Saturday, August 06, 2005

Changing The Rules

In almost every episode of Law & Order, no matter which subset of characters were the focus, each time the cops went out and arrested the perpetrator of a crime, the battle was only half-won. Thereafter, it was up to prosecutors to somehow find a way to prove the defendant's guilt. Most times they were successful; however, there were times when they were not. This aspect of reality is why the show is as excellent as it is, and the reality depicted therein is that many times, there is no way to prove a defendant is guilty, which leads to a great many criminals being released back into the cesspool of society.

This aspect of reality is less than charming. And I sometimes wonder if we should overhaul the justice system and change the rules.

On a more global scale, yesterday's news brought some interesting developments from the other side of the pond. Tony Blair, in response to the pair of bombing incidents in London as wellas subsequent threats made against London by al-Qaeda, announced a variety of anti-hatred crackdowns, including, but not limited to, deportations of those advocating terror, imprisonment of those who seek to harm society through extremist views, and the ban of terrorist training in or outside Britain. Essentially, he explained that free speech isn't going to be stifled, but hate, terror and extremism will.

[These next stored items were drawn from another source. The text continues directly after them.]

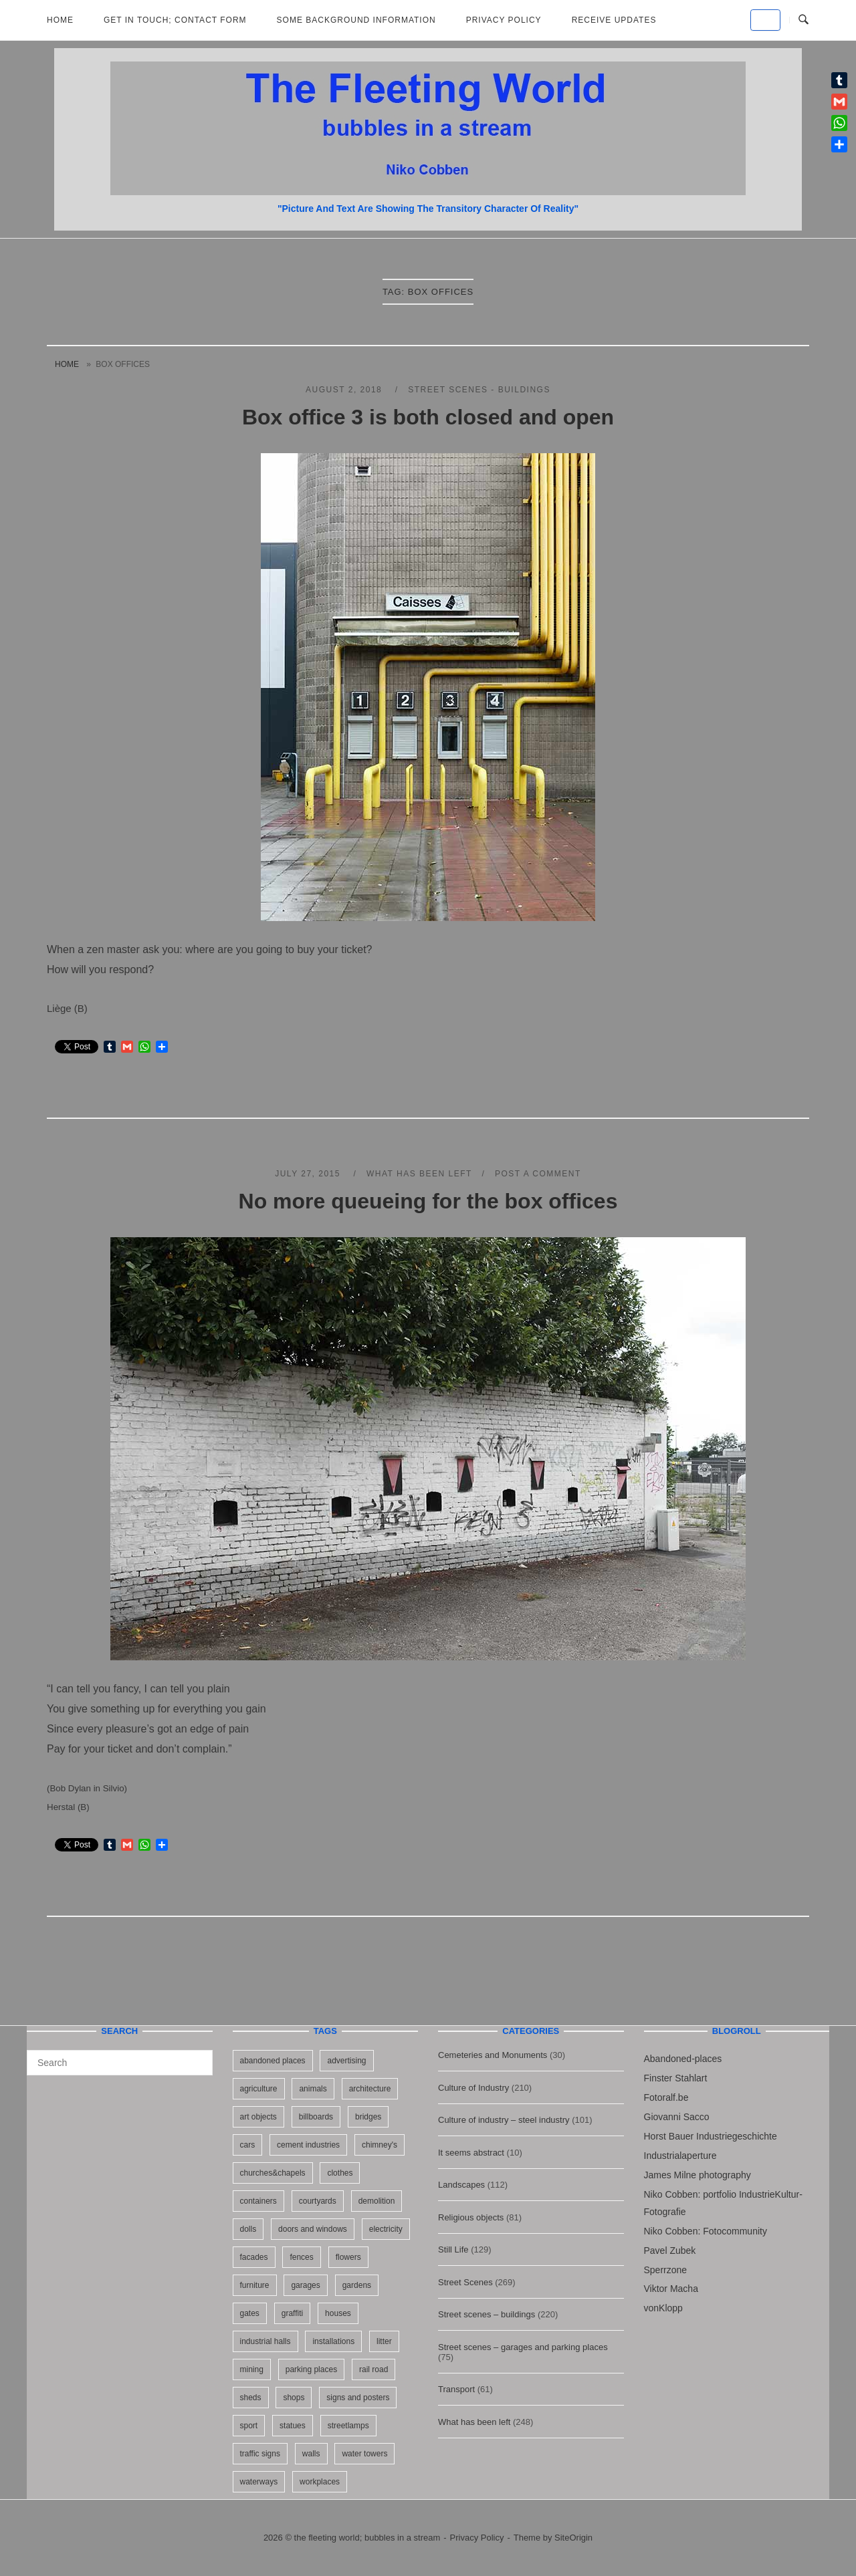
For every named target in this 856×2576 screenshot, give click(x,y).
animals (312, 2088)
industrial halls (265, 2341)
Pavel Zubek (670, 2250)
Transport (456, 2389)
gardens (356, 2285)
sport (249, 2425)
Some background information (356, 20)
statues (293, 2425)
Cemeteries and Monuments (492, 2055)
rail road (373, 2369)
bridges (368, 2116)
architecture (370, 2088)
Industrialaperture (680, 2155)
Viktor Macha (671, 2288)
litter (384, 2341)
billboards (316, 2116)
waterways (259, 2481)
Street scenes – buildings (486, 2314)
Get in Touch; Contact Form (175, 20)
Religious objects (471, 2217)
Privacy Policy (504, 20)
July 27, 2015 (309, 1173)
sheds (250, 2397)
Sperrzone (665, 2270)
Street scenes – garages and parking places (523, 2347)
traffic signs (260, 2453)
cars (247, 2145)
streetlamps (348, 2425)
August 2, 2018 (345, 389)
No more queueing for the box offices (428, 1201)
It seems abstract (471, 2153)
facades (254, 2257)
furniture (255, 2285)
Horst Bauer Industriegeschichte (710, 2136)
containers (258, 2201)
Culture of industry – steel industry (504, 2120)
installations (333, 2341)
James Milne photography (697, 2175)
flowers (348, 2257)
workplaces (320, 2481)
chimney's (379, 2145)
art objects (258, 2116)
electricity (386, 2229)
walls (311, 2453)
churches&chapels (273, 2173)
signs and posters (357, 2397)
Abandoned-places (683, 2058)
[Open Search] (803, 20)
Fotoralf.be (666, 2097)
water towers (364, 2453)
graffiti (292, 2313)
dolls (248, 2229)
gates (249, 2313)
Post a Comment (538, 1173)
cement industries (308, 2145)
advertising (346, 2060)
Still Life (453, 2249)
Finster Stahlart (676, 2078)
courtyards (317, 2201)
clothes (339, 2173)
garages (305, 2285)
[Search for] (120, 2062)
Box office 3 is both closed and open (428, 417)
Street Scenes (465, 2282)
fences (301, 2257)
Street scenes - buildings (479, 389)
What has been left (419, 1173)
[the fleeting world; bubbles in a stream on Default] (765, 20)
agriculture (259, 2088)
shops (293, 2397)
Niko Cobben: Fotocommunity (705, 2231)
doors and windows (312, 2229)
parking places (311, 2369)
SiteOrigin (573, 2538)
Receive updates (614, 20)
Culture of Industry (473, 2088)
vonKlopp (663, 2308)
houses (338, 2313)
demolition (376, 2201)
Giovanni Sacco (677, 2116)
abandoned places (273, 2060)
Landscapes (461, 2185)
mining (251, 2369)
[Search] (198, 2056)
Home (60, 20)
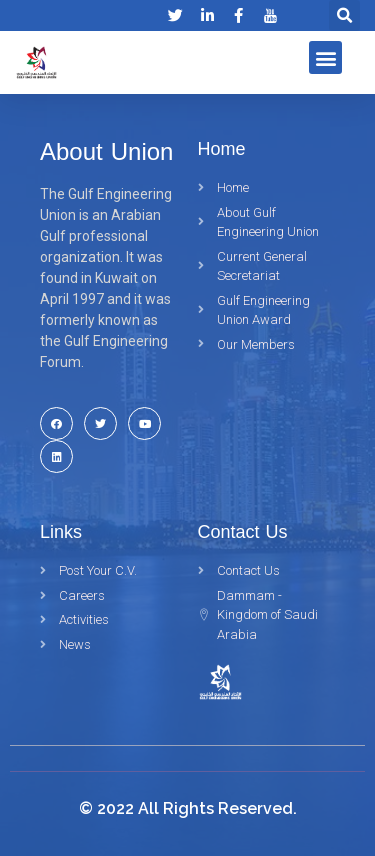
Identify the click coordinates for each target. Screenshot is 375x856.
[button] (325, 57)
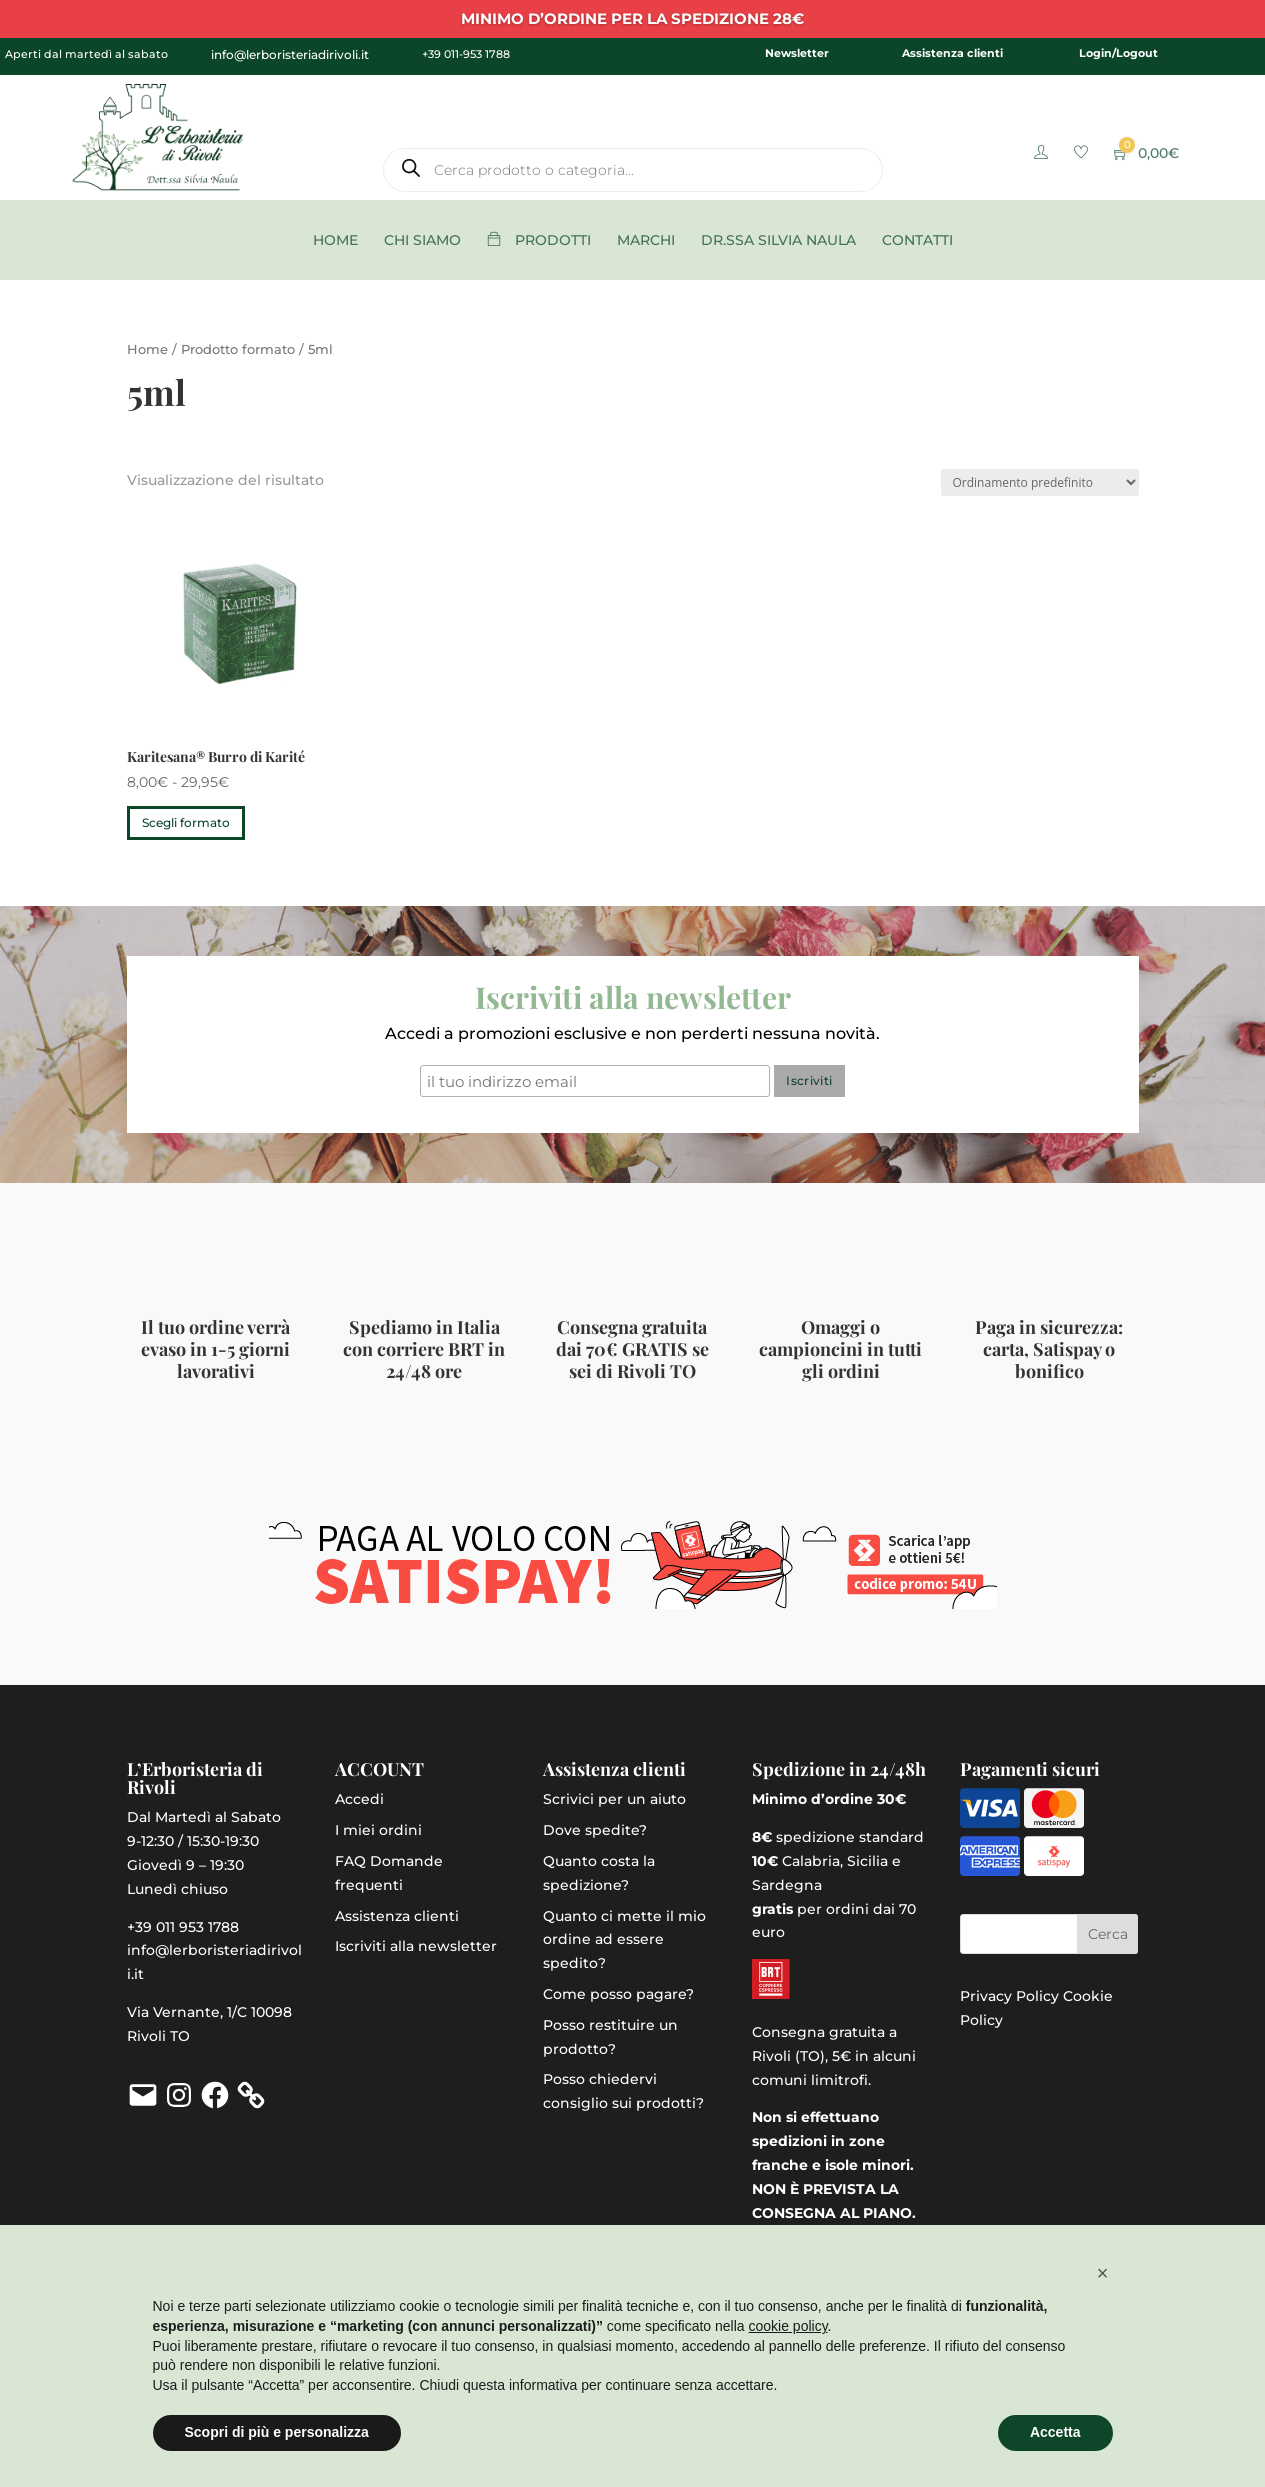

Mr. Blair also indicated that extremist groups will be outlawed and anyone inciting terror will be shown the door. It's about time.

Not too long ago (July 21st, specifically) I opined that the status quo -- they attack our cities, we mourn the victims, beef up security and wait for the next attack -- was not the answer, but in its stead, we should find the cancers among legitimate, law-abiding citizenry and remove them -- deportation, imprisonment, the morgue -- however possible.

Finally, things are beginning to change. Not necessarily for the better, mind you -- but the fact is that speech -- whether shouting fire in a crowded theater or as incitement to terror on young, impressionable muslims -- has repercussions. So while this nation was predicated on Voltaire's oft-quoted proclamation "I don't agree with a word of what you have said, but I will fight to the death for your right to say it," there will -- and must -- be some limits to that speech.

If I were muslim, I would view Mr. Blair's policy shift with some skepticism, but I would also welcome it on some level. Yes, Blair's government will increasingly scrutinize Muslim thought; but at the same time, this scrutiny will -- hopefully -- draw a line between legitimate political dissent and the type of anti-state hatred that leads to people dying indiscriminately. It's one thing to see young, uneducated, brainwashed muslims burning an American or a British flag on a crowded street in the Mideast -- it's another watching ambulances, police and fire vehicles scurrying around New York & London hoping to rescue victims of that same type of free speech. A free society protects unpopular thought, but not that thought which is meant to destroy it from the inside out.

As Adlai Stevenson once said, "My definition of a free society is a society where it is safe to be unpopular."